The mulatto population of the United States is the physical embodiment of a one-sided race-prejudice. By law, by custom, even by the visitation of sudden and violent death, the master-class of the South expresses a disapproval of relations between white women and coloured men, which does not apply in any forcible way to similar relations between white men and coloured women. The white male is in fact the go-between for the races. The Negroes have not the power, and sometimes not even the will, to protect themselves against his advances, and the result is that illegitimate mulatto children in great numbers are born of Negro mothers and left to share the lot of the coloured race.

If the infusion of white blood were stopped entirely, the proportion of mulattoes in the Negro race would nevertheless go on increasing, since the children of a mulatto are usually mulattoes, whether the other parent be mulatto or black. There is, however, no reason for supposing that under such conditions the proportion of mulattoes to blacks would increase more rapidly in one geographic area than in another. The fact is that during the period 1890 to 1910 the number of mulattoes per 1,000 blacks decreased in the North from 390 to 363, and increased in the South from 159 to 252; the inference as to white parenthood is obvious. During the same period the black population of the entire United States increased 22.7 per cent., while the mulatto population increased 81.1 per cent. The mulatto group is thus growing far more rapidly than either the black or the white, and the male white population of the South is largely responsible for the present expansion of this class, as well as for its historical origin.

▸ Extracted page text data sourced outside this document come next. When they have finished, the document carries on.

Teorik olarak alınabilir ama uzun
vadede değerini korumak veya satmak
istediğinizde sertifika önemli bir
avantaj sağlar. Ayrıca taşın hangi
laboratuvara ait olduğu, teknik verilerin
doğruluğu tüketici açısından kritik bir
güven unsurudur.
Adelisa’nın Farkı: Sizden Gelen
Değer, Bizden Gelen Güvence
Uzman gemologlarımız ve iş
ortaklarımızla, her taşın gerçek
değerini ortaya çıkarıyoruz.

Thus the South couples a maximum of repression with a maximum of racial intermixture; indeed, the one is naturally and intimately associated with the other. The white population as a whole employs all manner of devices to keep the Negro in the social and economic status most favourable to sexual promiscuity, and aggressive white males take full advantage of the situation thus created.

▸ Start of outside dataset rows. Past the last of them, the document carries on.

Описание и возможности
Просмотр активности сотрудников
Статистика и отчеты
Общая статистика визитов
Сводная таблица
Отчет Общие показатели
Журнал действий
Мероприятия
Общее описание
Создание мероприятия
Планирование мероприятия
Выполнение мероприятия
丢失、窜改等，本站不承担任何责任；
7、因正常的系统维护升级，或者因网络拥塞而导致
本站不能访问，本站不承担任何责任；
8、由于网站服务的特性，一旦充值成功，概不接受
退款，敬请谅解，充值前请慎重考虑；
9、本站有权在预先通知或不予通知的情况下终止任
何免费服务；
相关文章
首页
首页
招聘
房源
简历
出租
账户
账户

While it is not generally admitted in the South that the progressive whitening of the black race is a natural result of the maintenance of a system of slavery and subjection, the converse of this proposition is stated and defended with all possible ardour. That is to say, it is argued that any general improvement in the condition of the Negro will increase the likelihood of racial intermixture on a higher level, through inter-marriage. The Southerners who put forth this argument know very well that inter-marriage is not likely to take place in the presence of strong race-prejudice, and they know, too, that the Negro who most arouses their animosity is the “improved” Negro who will not keep his place. They are unwilling to admit that this increase in prejudice is due largely, if not wholly, to the greater competitive strength of the improved Negro; and likewise they prefer to disregard the fact that such a Negro resents white prejudice keenly, and tends to exhibit on his own part a counter prejudice which in itself acts as an additional obstacle to inter-marriage.